_About this exercise_.
Take the data below and extract the lines from the one with "水・洗顔・美容液・美容マスク）の販売や、水泳全国大会入賞や優" to the one with "様に商品やサービスを提供いたします。", inclusive, exactly as written.

_Entries provided_.
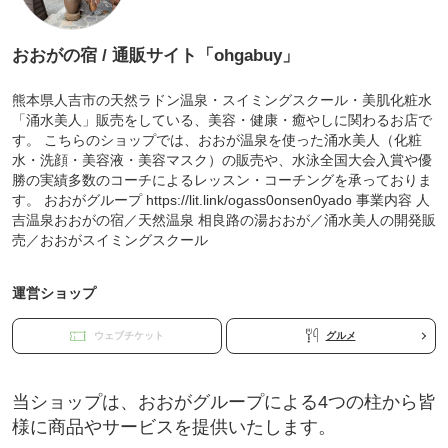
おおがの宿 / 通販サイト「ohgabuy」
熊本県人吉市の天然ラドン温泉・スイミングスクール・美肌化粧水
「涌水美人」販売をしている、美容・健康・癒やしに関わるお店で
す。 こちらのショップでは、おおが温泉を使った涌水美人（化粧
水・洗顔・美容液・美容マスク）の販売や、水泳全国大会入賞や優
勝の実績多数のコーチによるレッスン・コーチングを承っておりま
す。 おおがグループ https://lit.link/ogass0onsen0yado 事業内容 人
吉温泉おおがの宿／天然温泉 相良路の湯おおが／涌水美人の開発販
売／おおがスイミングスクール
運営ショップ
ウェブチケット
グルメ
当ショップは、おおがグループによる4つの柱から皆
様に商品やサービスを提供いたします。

---

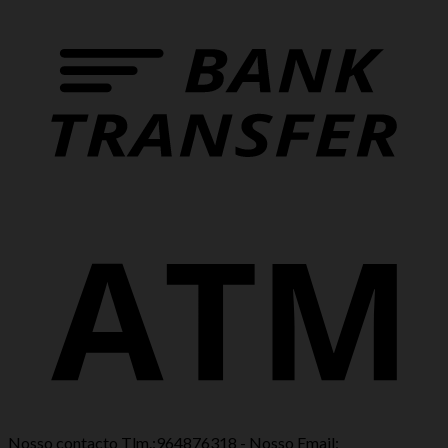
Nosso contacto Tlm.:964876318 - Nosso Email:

_Answer to this exercise_.
水・洗顔・美容液・美容マスク）の販売や、水泳全国大会入賞や優
勝の実績多数のコーチによるレッスン・コーチングを承っておりま
す。 おおがグループ https://lit.link/ogass0onsen0yado 事業内容 人
吉温泉おおがの宿／天然温泉 相良路の湯おおが／涌水美人の開発販
売／おおがスイミングスクール
運営ショップ
ウェブチケット
グルメ
当ショップは、おおがグループによる4つの柱から皆
様に商品やサービスを提供いたします。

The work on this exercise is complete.